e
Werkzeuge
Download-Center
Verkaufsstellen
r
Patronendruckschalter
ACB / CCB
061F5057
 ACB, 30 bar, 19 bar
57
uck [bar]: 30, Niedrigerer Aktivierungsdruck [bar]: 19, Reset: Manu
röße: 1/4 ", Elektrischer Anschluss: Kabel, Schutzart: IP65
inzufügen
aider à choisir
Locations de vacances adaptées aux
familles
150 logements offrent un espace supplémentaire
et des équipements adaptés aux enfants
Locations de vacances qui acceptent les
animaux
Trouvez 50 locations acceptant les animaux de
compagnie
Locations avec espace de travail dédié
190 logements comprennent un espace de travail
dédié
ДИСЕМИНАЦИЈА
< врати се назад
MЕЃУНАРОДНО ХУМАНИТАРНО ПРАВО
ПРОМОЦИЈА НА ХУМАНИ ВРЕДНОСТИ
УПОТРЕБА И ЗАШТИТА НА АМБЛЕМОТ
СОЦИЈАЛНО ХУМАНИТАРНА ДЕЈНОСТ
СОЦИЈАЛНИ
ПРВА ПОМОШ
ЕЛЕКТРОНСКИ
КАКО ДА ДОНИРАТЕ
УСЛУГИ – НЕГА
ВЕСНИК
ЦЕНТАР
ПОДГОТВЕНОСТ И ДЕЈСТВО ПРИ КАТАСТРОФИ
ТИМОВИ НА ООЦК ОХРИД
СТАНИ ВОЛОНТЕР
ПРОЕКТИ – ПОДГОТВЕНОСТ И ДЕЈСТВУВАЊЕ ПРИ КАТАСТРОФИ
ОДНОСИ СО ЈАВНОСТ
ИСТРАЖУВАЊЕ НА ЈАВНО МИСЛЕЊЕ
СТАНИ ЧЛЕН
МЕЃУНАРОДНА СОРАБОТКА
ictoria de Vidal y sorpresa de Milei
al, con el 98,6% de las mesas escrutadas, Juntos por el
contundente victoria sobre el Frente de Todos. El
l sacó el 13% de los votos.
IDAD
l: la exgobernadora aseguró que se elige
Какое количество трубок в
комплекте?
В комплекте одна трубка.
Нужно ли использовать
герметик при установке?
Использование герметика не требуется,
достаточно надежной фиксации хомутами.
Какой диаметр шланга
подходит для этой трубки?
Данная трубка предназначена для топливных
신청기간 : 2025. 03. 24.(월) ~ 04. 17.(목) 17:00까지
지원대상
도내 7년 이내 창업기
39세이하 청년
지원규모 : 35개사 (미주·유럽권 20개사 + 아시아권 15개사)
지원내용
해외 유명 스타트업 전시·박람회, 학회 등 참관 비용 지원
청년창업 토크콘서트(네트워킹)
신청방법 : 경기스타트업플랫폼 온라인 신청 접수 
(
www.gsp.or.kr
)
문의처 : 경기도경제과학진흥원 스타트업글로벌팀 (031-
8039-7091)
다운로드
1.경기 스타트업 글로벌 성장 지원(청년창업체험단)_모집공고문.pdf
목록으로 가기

_ _ _ _ _

Reproduce exactly every line that sits between the start of the entries and the line bearing "l: la exgobernadora aseguró que se elige", counting both of those lines.

e
Werkzeuge
Download-Center
Verkaufsstellen
r
Patronendruckschalter
ACB / CCB
061F5057
 ACB, 30 bar, 19 bar
57
uck [bar]: 30, Niedrigerer Aktivierungsdruck [bar]: 19, Reset: Manu
röße: 1/4 ", Elektrischer Anschluss: Kabel, Schutzart: IP65
inzufügen
aider à choisir
Locations de vacances adaptées aux
familles
150 logements offrent un espace supplémentaire
et des équipements adaptés aux enfants
Locations de vacances qui acceptent les
animaux
Trouvez 50 locations acceptant les animaux de
compagnie
Locations avec espace de travail dédié
190 logements comprennent un espace de travail
dédié
ДИСЕМИНАЦИЈА
< врати се назад
MЕЃУНАРОДНО ХУМАНИТАРНО ПРАВО
ПРОМОЦИЈА НА ХУМАНИ ВРЕДНОСТИ
УПОТРЕБА И ЗАШТИТА НА АМБЛЕМОТ
СОЦИЈАЛНО ХУМАНИТАРНА ДЕЈНОСТ
СОЦИЈАЛНИ
ПРВА ПОМОШ
ЕЛЕКТРОНСКИ
КАКО ДА ДОНИРАТЕ
УСЛУГИ – НЕГА
ВЕСНИК
ЦЕНТАР
ПОДГОТВЕНОСТ И ДЕЈСТВО ПРИ КАТАСТРОФИ
ТИМОВИ НА ООЦК ОХРИД
СТАНИ ВОЛОНТЕР
ПРОЕКТИ – ПОДГОТВЕНОСТ И ДЕЈСТВУВАЊЕ ПРИ КАТАСТРОФИ
ОДНОСИ СО ЈАВНОСТ
ИСТРАЖУВАЊЕ НА ЈАВНО МИСЛЕЊЕ
СТАНИ ЧЛЕН
МЕЃУНАРОДНА СОРАБОТКА
ictoria de Vidal y sorpresa de Milei
al, con el 98,6% de las mesas escrutadas, Juntos por el
contundente victoria sobre el Frente de Todos. El
l sacó el 13% de los votos.
IDAD
l: la exgobernadora aseguró que se elige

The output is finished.